But there is one crucial rule in American politics that doesn’t seem to change in midterm elections: the referendum is on the president. And that means that President Trump’s excesses and his wild conduct, his exaggerations and his prevarications, his failures and his foibles – all will be on the ballot, even though Trump won’t be on the ballot himself. That’s why Democrats have spent outsized attention on labeling Trump a racist, sexist, bigoted and homophobic anti-Semite, and have tried to tie his party and his voters to that label: they’re hoping that using the Trump brush to paint the entire Republican Party will be successful as an electoral strategy.

But make no mistake: if the Democrats win the House and the Senate, or even if they win the House alone, their agenda won’t be checking Trump. It will be full-scale Leftism. In 2008, Barack Obama ran as a candidate who would supposedly unify the country; he promised to re-orient the country away from partisan divides, away from “red states and blue states,” and toward the United States. Instead, he proceeded to spend the next eight years dividing Americans by race, class, and sex, and spent his first two years pressing forward the most progressive political agenda since LBJ.

Democrats will do the same. Which is why they want to talk about Trump.

Here’s what we should be talking about in the lead-up to the election, or what we would be talking about if Trump weren’t a black hole of media coverage: Republican policy versus Democratic policy, Republican direction versus Democratic direction, Republican candidates versus Democratic candidates.

If that were the battle, Democrats would be in serious trouble. Because here’s the reality: the Democrats’ most beloved policies are deeply radical, and Republican policies have been highly successful; the Democratic direction is highly radical, while Republicans have been re-orienting from Trumpian populism toward more traditional conservativism; and Democratic candidates are uniquely terrible this cycle, while Republican candidates are more traditional.

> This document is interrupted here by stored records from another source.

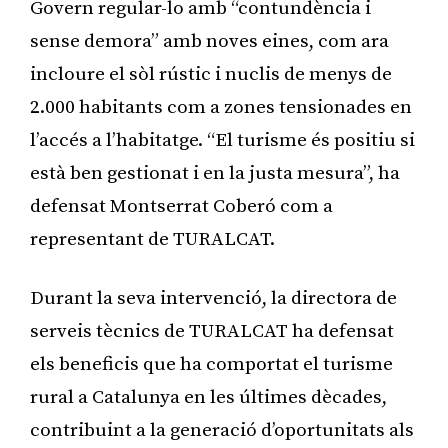
Govern regular-lo amb “contundència i
sense demora” amb noves eines, com ara
incloure el sòl rústic i nuclis de menys de
2.000 habitants com a zones tensionades en
l’accés a l’habitatge. “El turisme és positiu si
està ben gestionat i en la justa mesura”, ha
defensat Montserrat Coberó com a
representant de TURALCAT.
Durant la seva intervenció, la directora de
serveis tècnics de TURALCAT ha defensat
els beneficis que ha comportat el turisme
rural a Catalunya en les últimes dècades,
contribuint a la generació d’oportunitats als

Policy. After Trump’s election, traditional conservatives feared that President Trump would embark on a populist course: trade wars, taxes on high-income earners, blowout spending on infrastructure, and the like. Instead, despite Trump’s tough talk, trade worries have remained largely in check (although we may feel the effects of Trump’s trade war with China beginning next year), tax cuts have bolstered perceptions of business confidence, and infrastructure deals have remained dead on arrival (although Trump has blown out spending just like every other Republican president of our lifetime).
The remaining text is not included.